**What is expected**
Print the line containing "2. HOLOSUN HS507C X2 – Budget" and each line after it through the end of the material below, exactly as it appears, but skip the pictures.

**Input material**
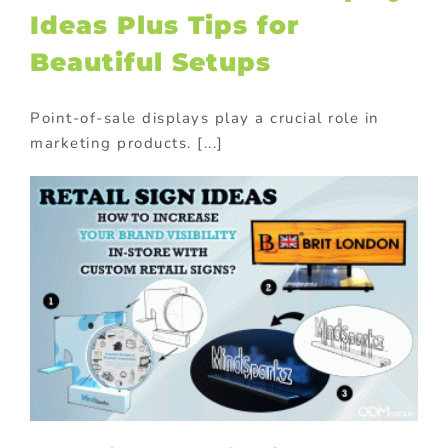
Ideas Plus Tips for
Beautiful Setups
Point-of-sale displays play a crucial role in
marketing products. [...]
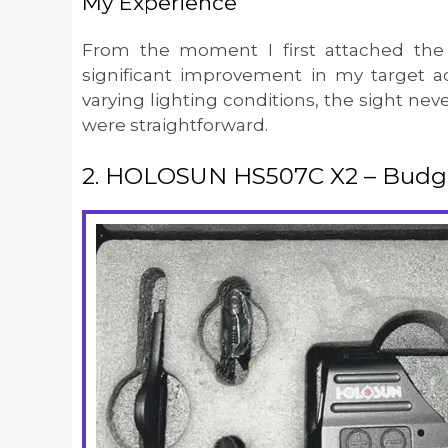
My Experience
From the moment I first attached the
significant improvement in my target a
varying lighting conditions, the sight neve
were straightforward.
2. HOLOSUN HS507C X2 – Budget 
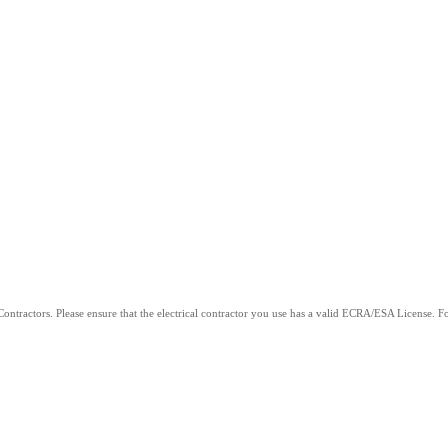
ntractors. Please ensure that the electrical contractor you use has a valid ECRA/ESA License. For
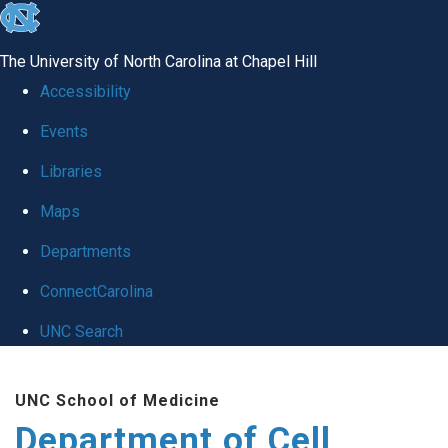
skip
to
The University of North Carolina at Chapel Hill
the
Accessibility
end
Events
of
Libraries
the
global
Maps
utility
Departments
bar
ConnectCarolina
UNC Search
Skip
UNC School of Medicine
to
Department of Cell
main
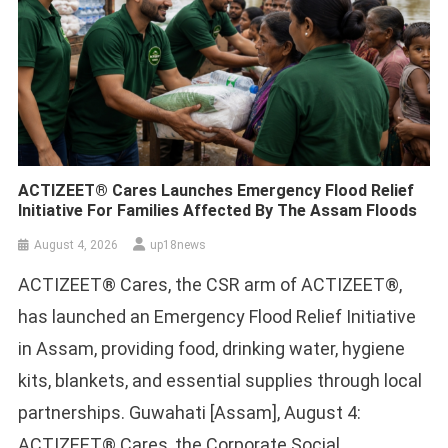
ACTIZEET® Cares Launches Emergency Flood Relief
Initiative For Families Affected By The Assam Floods
August 4, 2026
up18news
ACTIZEET® Cares, the CSR arm of ACTIZEET®,
has launched an Emergency Flood Relief Initiative
in Assam, providing food, drinking water, hygiene
kits, blankets, and essential supplies through local
partnerships. Guwahati [Assam], August 4:
ACTIZEET® Cares, the Corporate Social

**Result**
2. HOLOSUN HS507C X2 – Budget 
ntractors. Please ensure that the electrical contractor you use has a valid ECRA/ESA License. For
skip
to
The University of North Carolina at Chapel Hill
the
Accessibility
end
Events
of
Libraries
the
global
Maps
utility
Departments
bar
ConnectCarolina
UNC Search
Skip
UNC School of Medicine
to
Department of Cell
main
ACTIZEET® Cares Launches Emergency Flood Relief
Initiative For Families Affected By The Assam Floods
August 4, 2026
up18news
ACTIZEET® Cares, the CSR arm of ACTIZEET®,
has launched an Emergency Flood Relief Initiative
in Assam, providing food, drinking water, hygiene
kits, blankets, and essential supplies through local
partnerships. Guwahati [Assam], August 4:
ACTIZEET® Cares, the Corporate Social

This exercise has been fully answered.